2)I wouldn't dignify rude and invasive questions like that with much of a response, even coming from friends. I would continue to say, "We love each other," and leave it at that. No other answer should be necessary, since you have a safe and healthy relationship with him. Say it in response to every objection to your relationship until they get the idea that they do not have the right to approve the people you date, then change the subject. I don't like intolerance among atheists any more than I like it when it's used against us.

3)I deliberately avoid dating anyone who is religious. My boyfriend of two years, who I plan to marry, is an atheistic secular humanist. Although I don't have any direct experience, I would suggest having a serious discussion with him about what you want out of life, such as marriage, children, careers, etc.

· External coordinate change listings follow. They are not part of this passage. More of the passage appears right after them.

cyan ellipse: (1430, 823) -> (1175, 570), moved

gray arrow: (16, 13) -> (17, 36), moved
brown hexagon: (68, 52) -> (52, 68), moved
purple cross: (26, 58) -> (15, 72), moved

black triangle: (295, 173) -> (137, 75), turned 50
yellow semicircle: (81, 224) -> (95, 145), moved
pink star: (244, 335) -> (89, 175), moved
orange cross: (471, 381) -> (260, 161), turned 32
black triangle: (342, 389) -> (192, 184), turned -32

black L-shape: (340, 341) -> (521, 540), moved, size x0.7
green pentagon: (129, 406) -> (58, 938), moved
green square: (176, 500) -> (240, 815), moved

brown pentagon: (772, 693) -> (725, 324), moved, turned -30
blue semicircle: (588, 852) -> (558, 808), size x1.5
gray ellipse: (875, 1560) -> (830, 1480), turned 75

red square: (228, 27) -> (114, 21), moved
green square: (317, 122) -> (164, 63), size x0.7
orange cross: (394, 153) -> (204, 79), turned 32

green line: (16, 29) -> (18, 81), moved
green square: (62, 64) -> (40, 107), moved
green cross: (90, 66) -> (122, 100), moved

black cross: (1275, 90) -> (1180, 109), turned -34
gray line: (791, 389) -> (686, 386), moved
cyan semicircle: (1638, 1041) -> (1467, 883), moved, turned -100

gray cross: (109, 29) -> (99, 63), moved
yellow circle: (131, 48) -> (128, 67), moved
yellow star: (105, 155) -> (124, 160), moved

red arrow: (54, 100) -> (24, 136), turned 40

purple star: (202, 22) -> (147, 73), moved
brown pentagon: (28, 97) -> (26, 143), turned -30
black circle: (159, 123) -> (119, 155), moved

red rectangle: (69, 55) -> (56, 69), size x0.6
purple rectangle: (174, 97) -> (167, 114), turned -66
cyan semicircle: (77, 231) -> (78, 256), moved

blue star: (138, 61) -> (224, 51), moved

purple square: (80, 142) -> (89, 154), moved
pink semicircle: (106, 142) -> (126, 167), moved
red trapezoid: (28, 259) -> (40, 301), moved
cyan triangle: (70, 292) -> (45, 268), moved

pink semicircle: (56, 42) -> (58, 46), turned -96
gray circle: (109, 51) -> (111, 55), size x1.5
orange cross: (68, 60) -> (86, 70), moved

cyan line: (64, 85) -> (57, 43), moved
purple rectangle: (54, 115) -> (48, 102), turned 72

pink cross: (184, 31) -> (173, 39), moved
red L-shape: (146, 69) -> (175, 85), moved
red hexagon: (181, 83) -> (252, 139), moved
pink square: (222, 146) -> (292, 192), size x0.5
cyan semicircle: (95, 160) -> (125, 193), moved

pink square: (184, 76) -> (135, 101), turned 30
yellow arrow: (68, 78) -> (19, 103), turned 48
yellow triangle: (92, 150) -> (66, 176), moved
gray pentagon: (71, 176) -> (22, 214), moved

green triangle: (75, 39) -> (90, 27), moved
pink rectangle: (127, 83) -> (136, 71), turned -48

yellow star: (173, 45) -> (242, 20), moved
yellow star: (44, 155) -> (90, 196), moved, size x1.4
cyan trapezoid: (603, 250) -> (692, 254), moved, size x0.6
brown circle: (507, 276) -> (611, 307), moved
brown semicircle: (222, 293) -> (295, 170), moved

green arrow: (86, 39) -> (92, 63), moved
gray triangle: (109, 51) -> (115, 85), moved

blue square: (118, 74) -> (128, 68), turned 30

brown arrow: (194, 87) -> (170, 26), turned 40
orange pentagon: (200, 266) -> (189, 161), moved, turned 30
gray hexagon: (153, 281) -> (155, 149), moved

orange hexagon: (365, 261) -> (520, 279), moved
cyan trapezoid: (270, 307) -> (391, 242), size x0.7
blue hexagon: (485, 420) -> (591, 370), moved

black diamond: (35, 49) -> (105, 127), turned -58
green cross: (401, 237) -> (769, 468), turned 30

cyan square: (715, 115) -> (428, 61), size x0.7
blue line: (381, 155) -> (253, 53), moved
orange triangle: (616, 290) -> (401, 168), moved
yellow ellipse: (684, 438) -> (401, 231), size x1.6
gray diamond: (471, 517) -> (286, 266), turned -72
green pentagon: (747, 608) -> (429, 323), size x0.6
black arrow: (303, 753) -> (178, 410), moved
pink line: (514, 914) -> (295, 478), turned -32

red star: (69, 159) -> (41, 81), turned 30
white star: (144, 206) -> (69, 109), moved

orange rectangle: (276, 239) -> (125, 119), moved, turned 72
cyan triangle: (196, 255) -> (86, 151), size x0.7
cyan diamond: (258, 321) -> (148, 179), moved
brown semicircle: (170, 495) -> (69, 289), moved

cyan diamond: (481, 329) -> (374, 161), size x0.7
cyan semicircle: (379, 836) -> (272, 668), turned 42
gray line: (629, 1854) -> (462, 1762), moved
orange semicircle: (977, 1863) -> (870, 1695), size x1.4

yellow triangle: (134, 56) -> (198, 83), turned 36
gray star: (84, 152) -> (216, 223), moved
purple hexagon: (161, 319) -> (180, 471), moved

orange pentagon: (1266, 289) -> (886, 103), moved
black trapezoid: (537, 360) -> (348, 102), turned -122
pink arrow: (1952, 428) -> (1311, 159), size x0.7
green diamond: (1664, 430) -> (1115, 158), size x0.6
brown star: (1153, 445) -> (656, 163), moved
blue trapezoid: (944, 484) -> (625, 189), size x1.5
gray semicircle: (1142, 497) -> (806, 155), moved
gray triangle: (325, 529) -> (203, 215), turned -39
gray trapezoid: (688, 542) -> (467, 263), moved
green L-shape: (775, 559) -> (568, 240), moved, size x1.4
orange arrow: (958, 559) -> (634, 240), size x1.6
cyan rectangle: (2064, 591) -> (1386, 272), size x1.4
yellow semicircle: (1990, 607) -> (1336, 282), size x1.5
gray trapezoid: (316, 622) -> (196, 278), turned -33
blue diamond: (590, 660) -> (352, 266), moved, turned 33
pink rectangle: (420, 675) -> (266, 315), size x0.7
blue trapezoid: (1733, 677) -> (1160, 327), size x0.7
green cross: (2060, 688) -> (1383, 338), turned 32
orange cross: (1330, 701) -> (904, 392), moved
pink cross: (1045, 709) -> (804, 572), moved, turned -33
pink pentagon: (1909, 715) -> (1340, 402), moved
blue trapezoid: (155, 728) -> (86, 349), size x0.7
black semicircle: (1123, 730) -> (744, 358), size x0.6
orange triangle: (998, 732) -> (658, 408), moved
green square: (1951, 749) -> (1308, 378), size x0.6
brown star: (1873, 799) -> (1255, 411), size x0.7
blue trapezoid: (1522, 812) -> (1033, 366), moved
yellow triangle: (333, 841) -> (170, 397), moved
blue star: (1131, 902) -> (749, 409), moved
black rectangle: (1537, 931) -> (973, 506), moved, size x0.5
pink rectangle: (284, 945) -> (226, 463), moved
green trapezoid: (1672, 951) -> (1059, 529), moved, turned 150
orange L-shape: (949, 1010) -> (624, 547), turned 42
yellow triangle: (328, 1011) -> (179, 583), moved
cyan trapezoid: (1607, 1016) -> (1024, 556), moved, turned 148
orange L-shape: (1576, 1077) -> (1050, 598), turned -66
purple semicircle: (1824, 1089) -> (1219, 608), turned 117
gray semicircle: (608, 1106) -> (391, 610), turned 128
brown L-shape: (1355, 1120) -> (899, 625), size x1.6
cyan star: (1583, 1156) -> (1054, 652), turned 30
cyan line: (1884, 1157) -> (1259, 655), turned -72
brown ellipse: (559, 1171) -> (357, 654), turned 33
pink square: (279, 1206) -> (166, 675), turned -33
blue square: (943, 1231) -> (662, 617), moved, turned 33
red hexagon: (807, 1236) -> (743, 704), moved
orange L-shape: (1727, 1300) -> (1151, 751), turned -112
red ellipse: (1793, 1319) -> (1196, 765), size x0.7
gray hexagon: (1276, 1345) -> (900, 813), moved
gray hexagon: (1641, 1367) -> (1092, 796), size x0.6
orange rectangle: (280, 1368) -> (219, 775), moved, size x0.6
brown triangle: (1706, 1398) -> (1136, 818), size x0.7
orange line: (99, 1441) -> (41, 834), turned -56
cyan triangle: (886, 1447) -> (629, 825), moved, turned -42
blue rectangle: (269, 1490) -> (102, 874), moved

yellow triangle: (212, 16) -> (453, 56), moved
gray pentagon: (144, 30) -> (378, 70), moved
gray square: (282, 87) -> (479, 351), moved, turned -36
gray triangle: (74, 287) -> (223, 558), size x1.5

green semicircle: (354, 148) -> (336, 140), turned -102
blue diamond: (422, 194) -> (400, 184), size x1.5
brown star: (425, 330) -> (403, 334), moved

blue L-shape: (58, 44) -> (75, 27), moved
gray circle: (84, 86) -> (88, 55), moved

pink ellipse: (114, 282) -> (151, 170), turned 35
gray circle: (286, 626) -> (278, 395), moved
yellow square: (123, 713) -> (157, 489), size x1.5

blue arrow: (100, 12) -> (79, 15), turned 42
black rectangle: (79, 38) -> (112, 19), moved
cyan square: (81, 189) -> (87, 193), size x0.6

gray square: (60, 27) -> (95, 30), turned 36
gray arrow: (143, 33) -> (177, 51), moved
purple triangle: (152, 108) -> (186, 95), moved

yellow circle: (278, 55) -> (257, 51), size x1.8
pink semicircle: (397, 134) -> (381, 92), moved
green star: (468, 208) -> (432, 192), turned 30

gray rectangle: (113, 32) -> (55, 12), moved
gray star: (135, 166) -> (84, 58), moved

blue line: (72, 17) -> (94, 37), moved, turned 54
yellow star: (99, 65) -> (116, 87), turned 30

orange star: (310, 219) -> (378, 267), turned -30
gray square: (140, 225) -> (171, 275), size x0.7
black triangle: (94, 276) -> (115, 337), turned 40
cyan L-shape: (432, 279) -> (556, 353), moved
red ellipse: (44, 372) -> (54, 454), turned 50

Would he insist on a religious education for children? Would you be able to compromise and expose your hypothetical children to both sets of beliefs? Would he expect you to be married in a religious ceremony, and could you live with that? Would you need to convert for his family to accept you? If you were married, would he attend church alone every week, or would you expect him to be around on Sundays once in a while? You've been together a while now; it's time for these things to come out into the open. How it turns out depends on how much you can compromise to make both of you happy.

Best of luck with everything.
From:ciggieposeur
Date:October 20th, 2006 12:15 am (UTC)

Part 1...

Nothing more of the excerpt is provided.